= Beginning of Section =
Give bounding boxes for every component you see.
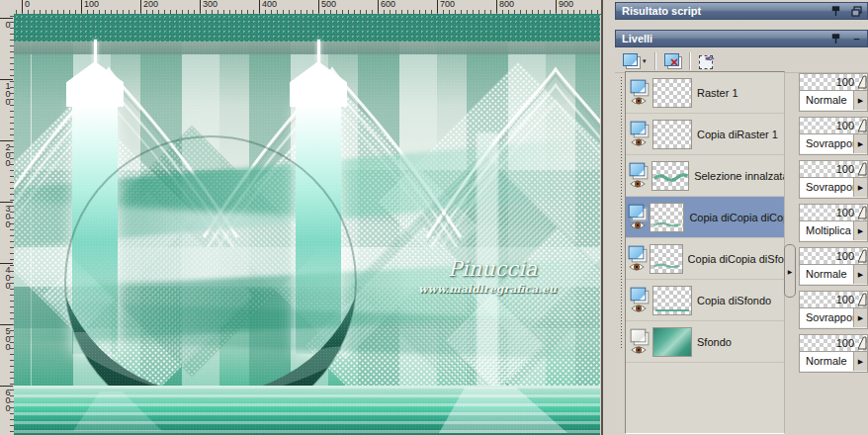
layer-name: Copia diSfondo [697,295,771,306]
edit-selection-icon: ✒ [699,53,717,69]
opacity-slider-handle[interactable] [858,336,867,350]
layer-icon-stack [628,163,649,189]
layer-thumbnail[interactable] [652,120,692,149]
layer-thumbnail[interactable] [652,78,692,108]
blend-mode-dropdown[interactable]: Normale ▶ [800,352,867,371]
opacity-slider[interactable]: 100 [800,205,867,221]
blend-mode-value: Normale [806,268,847,280]
layer-thumbnail[interactable] [652,286,692,315]
blend-mode-dropdown[interactable]: Sovrapponi ▶ [800,308,867,327]
layer-name: Copia diRaster 1 [697,129,778,140]
visibility-eye-icon[interactable] [631,137,647,147]
layer-row[interactable]: Copia diRaster 1 [626,114,784,155]
float-window-icon[interactable] [850,5,863,18]
opacity-value: 100 [836,207,854,218]
blend-mode-value: Normale [806,355,847,367]
plaid-vertical-bands [14,14,600,435]
pin-icon[interactable] [829,33,842,45]
light-strip [477,132,498,392]
dropdown-arrow-icon[interactable]: ▶ [853,308,867,327]
arch-lines [14,40,600,247]
opacity-value: 100 [836,294,854,305]
opacity-slider-handle[interactable] [858,75,867,89]
panel-splitter-handle[interactable]: ▶ [784,244,796,298]
layer-tree-line [621,77,622,350]
opacity-slider-handle[interactable] [858,206,867,219]
sparkle-diamond [446,228,600,435]
opacity-slider[interactable]: 100 [800,335,867,352]
sparkle-diamond [14,98,197,335]
layer-controls: 100 Normale ▶ [799,334,868,373]
layer-row[interactable]: Copia diSfondo [626,280,784,321]
dropdown-arrow-icon[interactable]: ▶ [853,352,867,371]
crystal-column [72,105,118,354]
sparkle-diamond [43,191,252,400]
delete-layer-button[interactable]: ✕ [664,51,681,71]
blend-mode-dropdown[interactable]: Normale ▶ [800,91,867,110]
visibility-eye-icon[interactable] [631,345,647,355]
script-result-panel-header[interactable]: Risultato script [615,2,868,20]
layers-panel-header[interactable]: Livelli – [615,30,868,47]
opacity-slider[interactable]: 100 [800,248,867,265]
opacity-slider[interactable]: 100 [800,161,867,178]
layer-type-icon [630,79,648,95]
layer-row[interactable]: Sfondo [626,321,784,363]
layers-panel-title: Livelli [622,33,652,44]
opacity-slider[interactable]: 100 [800,74,867,91]
collapse-icon[interactable]: – [850,33,863,45]
top-texture-band [14,14,600,42]
dropdown-arrow-icon[interactable]: ▶ [853,134,867,153]
ruler-label-h: 900 [556,0,573,13]
visibility-eye-icon[interactable] [631,96,647,106]
opacity-slider-handle[interactable] [858,119,867,132]
pin-icon[interactable] [829,5,842,18]
ruler-label-h: 700 [437,0,455,13]
dropdown-arrow-icon[interactable]: ▶ [853,178,867,197]
opacity-slider-handle[interactable] [858,249,867,263]
ruler-label-v: 300 [0,202,13,227]
blend-mode-dropdown[interactable]: Sovrapponi ▶ [800,178,867,197]
ruler-label-v: 600 [0,386,13,411]
layer-thumbnail[interactable] [650,244,683,274]
dropdown-arrow-icon[interactable]: ▶ [853,91,867,110]
visibility-eye-icon[interactable] [630,179,646,189]
dropdown-arrow-icon[interactable]: ▶ [853,265,867,284]
layer-thumbnail[interactable] [650,203,684,232]
opacity-slider-handle[interactable] [858,293,867,306]
layer-row[interactable]: Selezione innalzata [626,155,784,197]
layer-thumbnail[interactable] [651,161,689,191]
layer-row[interactable]: Raster 1 [626,72,784,114]
visibility-eye-icon[interactable] [629,262,645,272]
image-canvas[interactable]: Pinuccia www.maidiregrafica.eu [14,14,600,435]
layer-row[interactable]: Copia diCopia diSfondo [626,238,784,280]
grain-texture [14,14,600,435]
opacity-slider[interactable]: 100 [800,292,867,308]
horizontal-ruler: 0100200300400500600700800900 [14,0,601,15]
dock-divider[interactable] [601,0,603,435]
visibility-eye-icon[interactable] [631,304,647,313]
opacity-slider[interactable]: 100 [800,118,867,134]
sparkle-diamond [305,226,543,435]
ruler-label-h: 0 [22,0,30,13]
layer-icon-stack [628,205,647,230]
opacity-value: 100 [836,337,854,349]
layer-thumbnail[interactable] [652,327,692,357]
glass-ring [14,14,600,435]
dropdown-arrow-icon[interactable]: ▶ [853,221,867,240]
column-stem [94,40,97,63]
new-layer-button[interactable]: ▾ [623,51,647,71]
layer-controls: 100 Normale ▶ [799,247,868,286]
new-layer-caret-icon[interactable]: ▾ [643,57,647,65]
blend-mode-dropdown[interactable]: Moltiplica ▶ [800,221,867,240]
toolbar-separator [689,52,691,70]
visibility-eye-icon[interactable] [630,220,646,230]
column-tip [290,61,347,107]
opacity-slider-handle[interactable] [858,162,867,176]
edit-selection-button[interactable]: ✒ [699,51,717,71]
floor-ray [73,392,162,431]
layer-row[interactable]: Copia diCopia diCopia [626,197,784,238]
layer-name: Sfondo [697,336,732,348]
blend-mode-dropdown[interactable]: Sovrapponi ▶ [800,134,867,153]
ruler-label-h: 400 [259,0,277,13]
blend-mode-dropdown[interactable]: Normale ▶ [800,265,867,284]
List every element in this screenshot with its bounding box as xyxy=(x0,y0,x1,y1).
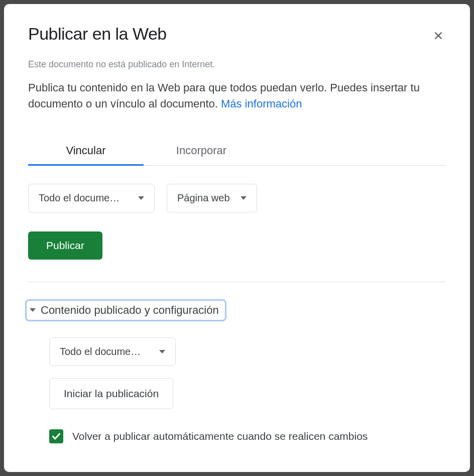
tab-embed[interactable]: Incorporar xyxy=(144,137,259,166)
publish-button[interactable]: Publicar xyxy=(28,231,102,260)
caret-down-icon xyxy=(138,196,144,200)
tab-link[interactable]: Vincular xyxy=(28,137,144,166)
learn-more-link[interactable]: Más información xyxy=(221,97,302,110)
dialog-description: Publica tu contenido en la Web para que … xyxy=(28,80,446,112)
auto-republish-checkbox[interactable] xyxy=(49,429,63,443)
divider xyxy=(28,282,446,282)
settings-scope-label: Todo el docume… xyxy=(60,346,141,358)
caret-down-icon xyxy=(241,196,247,200)
close-icon xyxy=(433,30,444,41)
checkmark-icon xyxy=(51,431,61,441)
caret-down-icon xyxy=(159,350,165,353)
dialog-title: Publicar en la Web xyxy=(28,24,167,44)
settings-scope-select[interactable]: Todo el docume… xyxy=(49,337,176,366)
settings-content: Todo el docume… Iniciar la publicación V… xyxy=(28,337,446,443)
settings-toggle-label: Contenido publicado y configuración xyxy=(41,304,219,317)
scope-select-label: Todo el docume… xyxy=(39,192,120,204)
dialog-header: Publicar en la Web xyxy=(28,24,446,45)
publish-status: Este documento no está publicado en Inte… xyxy=(28,59,446,70)
format-select-label: Página web xyxy=(177,192,230,204)
auto-republish-row: Volver a publicar automáticamente cuando… xyxy=(49,429,446,443)
selects-row: Todo el docume… Página web xyxy=(28,184,446,212)
close-button[interactable] xyxy=(431,28,446,45)
tabs: Vincular Incorporar xyxy=(28,137,446,166)
settings-toggle[interactable]: Contenido publicado y configuración xyxy=(25,299,226,321)
scope-select[interactable]: Todo el docume… xyxy=(28,184,155,212)
publish-dialog: Publicar en la Web Este documento no est… xyxy=(4,4,470,472)
start-publishing-button[interactable]: Iniciar la publicación xyxy=(49,378,173,409)
caret-down-icon xyxy=(30,308,36,312)
format-select[interactable]: Página web xyxy=(167,184,257,212)
auto-republish-label: Volver a publicar automáticamente cuando… xyxy=(72,430,368,442)
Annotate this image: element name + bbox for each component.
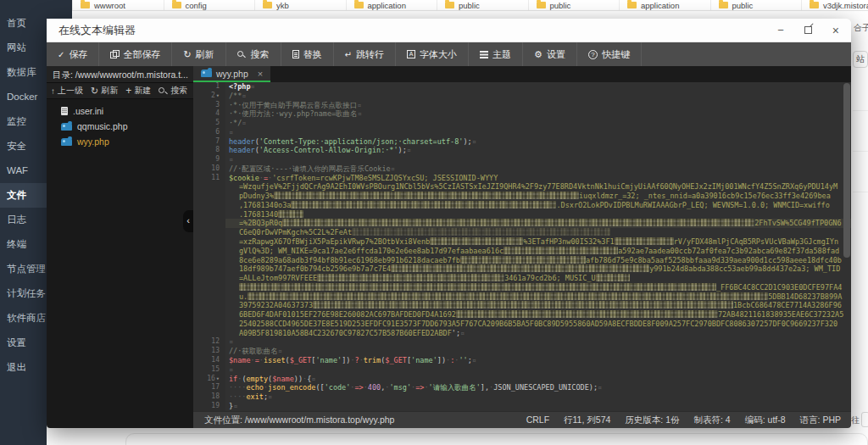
= End of Section =
#### What needs to be done
Give back every record above word for word; the pictures have no place in it.

#### Solved problem
Give bounding boxes for every component you see.
layer-name: Copia diSfondo [697,295,771,306]
edit-selection-icon: ✒ [699,53,717,69]
opacity-slider-handle[interactable] [858,336,867,350]
layer-icon-stack [628,163,649,189]
layer-thumbnail[interactable] [652,120,692,149]
layer-thumbnail[interactable] [652,78,692,108]
blend-mode-dropdown[interactable]: Normale ▶ [800,352,867,371]
opacity-slider[interactable]: 100 [800,205,867,221]
blend-mode-value: Normale [806,268,847,280]
layer-thumbnail[interactable] [652,286,692,315]
blend-mode-dropdown[interactable]: Sovrapponi ▶ [800,308,867,327]
layer-name: Copia diRaster 1 [697,129,778,140]
visibility-eye-icon[interactable] [631,137,647,147]
layer-row[interactable]: Copia diRaster 1 [626,114,784,155]
float-window-icon[interactable] [850,5,863,18]
opacity-value: 100 [836,207,854,218]
blend-mode-value: Normale [806,355,847,367]
plaid-vertical-bands [14,14,600,435]
pin-icon[interactable] [829,33,842,45]
light-strip [477,132,498,392]
dropdown-arrow-icon[interactable]: ▶ [853,308,867,327]
arch-lines [14,40,600,247]
opacity-value: 100 [836,294,854,305]
opacity-slider-handle[interactable] [858,75,867,89]
panel-splitter-handle[interactable]: ▶ [784,244,796,298]
layer-tree-line [621,77,622,350]
opacity-slider-handle[interactable] [858,206,867,219]
sparkle-diamond [446,228,600,435]
opacity-slider[interactable]: 100 [800,335,867,352]
sparkle-diamond [14,98,197,335]
layer-controls: 100 Normale ▶ [799,334,868,373]
layer-row[interactable]: Copia diSfondo [626,280,784,321]
dropdown-arrow-icon[interactable]: ▶ [853,352,867,371]
crystal-column [72,105,118,354]
sparkle-diamond [43,191,252,400]
delete-layer-button[interactable]: ✕ [664,51,681,71]
blend-mode-dropdown[interactable]: Normale ▶ [800,91,867,110]
visibility-eye-icon[interactable] [631,345,647,355]
script-result-panel-header[interactable]: Risultato script [615,2,868,20]
layers-panel-header[interactable]: Livelli – [615,30,868,47]
opacity-slider[interactable]: 100 [800,248,867,265]
opacity-slider[interactable]: 100 [800,161,867,178]
layer-type-icon [630,79,648,95]
layer-row[interactable]: Sfondo [626,321,784,363]
layers-panel-title: Livelli [622,33,652,44]
opacity-slider[interactable]: 100 [800,74,867,91]
collapse-icon[interactable]: – [850,33,863,45]
top-texture-band [14,14,600,42]
dropdown-arrow-icon[interactable]: ▶ [853,134,867,153]
ruler-label-h: 900 [556,0,573,13]
visibility-eye-icon[interactable] [631,96,647,106]
opacity-slider-handle[interactable] [858,119,867,132]
pin-icon[interactable] [829,5,842,18]
ruler-label-h: 700 [437,0,455,13]
dropdown-arrow-icon[interactable]: ▶ [853,178,867,197]
opacity-slider-handle[interactable] [858,249,867,263]
ruler-label-v: 300 [0,202,13,227]
blend-mode-dropdown[interactable]: Sovrapponi ▶ [800,178,867,197]
ruler-label-v: 600 [0,386,13,411]
layer-thumbnail[interactable] [650,244,683,274]
dropdown-arrow-icon[interactable]: ▶ [853,91,867,110]
visibility-eye-icon[interactable] [630,179,646,189]
dropdown-arrow-icon[interactable]: ▶ [853,265,867,284]
layer-thumbnail[interactable] [650,203,684,232]
opacity-slider-handle[interactable] [858,293,867,306]
layer-row[interactable]: Selezione innalzata [626,155,784,197]
layer-thumbnail[interactable] [651,161,689,191]
layer-row[interactable]: Raster 1 [626,72,784,114]
visibility-eye-icon[interactable] [629,262,645,272]
image-canvas[interactable]: Pinuccia www.maidiregrafica.eu [14,14,600,435]
layer-row[interactable]: Copia diCopia diSfondo [626,238,784,280]
grain-texture [14,14,600,435]
opacity-slider[interactable]: 100 [800,292,867,308]
horizontal-ruler: 0100200300400500600700800900 [14,0,601,15]
dock-divider[interactable] [601,0,603,435]
visibility-eye-icon[interactable] [631,304,647,313]
opacity-slider[interactable]: 100 [800,118,867,134]
sparkle-diamond [305,226,543,435]
ruler-label-h: 0 [22,0,30,13]
layer-icon-stack [628,205,647,230]
opacity-value: 100 [836,337,854,349]
layer-thumbnail[interactable] [652,327,692,357]
glass-ring [14,14,600,435]
dropdown-arrow-icon[interactable]: ▶ [853,221,867,240]
column-stem [94,40,97,63]
new-layer-button[interactable]: ▾ [623,51,647,71]
layer-controls: 100 Normale ▶ [799,247,868,286]
new-layer-caret-icon[interactable]: ▾ [643,57,647,65]
blend-mode-dropdown[interactable]: Moltiplica ▶ [800,221,867,240]
toolbar-separator [689,52,691,70]
visibility-eye-icon[interactable] [630,220,646,230]
column-tip [290,61,347,107]
opacity-slider-handle[interactable] [858,162,867,176]
edit-selection-button[interactable]: ✒ [699,51,717,71]
floor-ray [73,392,162,431]
layer-row[interactable]: Copia diCopia diCopia [626,197,784,238]
layer-name: Sfondo [697,336,732,348]
blend-mode-dropdown[interactable]: Sovrapponi ▶ [800,134,867,153]
ruler-label-h: 400 [259,0,277,13]
blend-mode-dropdown[interactable]: Normale ▶ [800,265,867,284]
List every element in this screenshot with its bounding box as xyxy=(x0,y0,x1,y1).
tab-embed[interactable]: Incorporar xyxy=(144,137,259,166)
publish-button[interactable]: Publicar xyxy=(28,231,102,260)
caret-down-icon xyxy=(138,196,144,200)
tab-link[interactable]: Vincular xyxy=(28,137,144,166)
learn-more-link[interactable]: Más información xyxy=(221,97,302,110)
dialog-description: Publica tu contenido en la Web para que … xyxy=(28,80,446,112)
auto-republish-checkbox[interactable] xyxy=(49,429,63,443)
divider xyxy=(28,282,446,282)
settings-scope-label: Todo el docume… xyxy=(60,346,141,358)
caret-down-icon xyxy=(241,196,247,200)
close-icon xyxy=(433,30,444,41)
checkmark-icon xyxy=(51,431,61,441)
caret-down-icon xyxy=(159,350,165,353)
dialog-title: Publicar en la Web xyxy=(28,24,167,44)
settings-scope-select[interactable]: Todo el docume… xyxy=(49,337,176,366)
settings-content: Todo el docume… Iniciar la publicación V… xyxy=(28,337,446,443)
settings-toggle-label: Contenido publicado y configuración xyxy=(41,304,219,317)
scope-select-label: Todo el docume… xyxy=(39,192,120,204)
dialog-header: Publicar en la Web xyxy=(28,24,446,45)
publish-status: Este documento no está publicado en Inte… xyxy=(28,59,446,70)
format-select-label: Página web xyxy=(177,192,230,204)
auto-republish-row: Volver a publicar automáticamente cuando… xyxy=(49,429,446,443)
selects-row: Todo el docume… Página web xyxy=(28,184,446,212)
close-button[interactable] xyxy=(431,28,446,45)
tabs: Vincular Incorporar xyxy=(28,137,446,166)
settings-toggle[interactable]: Contenido publicado y configuración xyxy=(25,299,226,321)
scope-select[interactable]: Todo el docume… xyxy=(28,184,155,212)
publish-dialog: Publicar en la Web Este documento no est… xyxy=(4,4,470,472)
start-publishing-button[interactable]: Iniciar la publicación xyxy=(49,378,173,409)
caret-down-icon xyxy=(30,308,36,312)
format-select[interactable]: Página web xyxy=(167,184,257,212)
auto-republish-label: Volver a publicar automáticamente cuando… xyxy=(72,430,368,442)
Annotate this image: element name + bbox for each component.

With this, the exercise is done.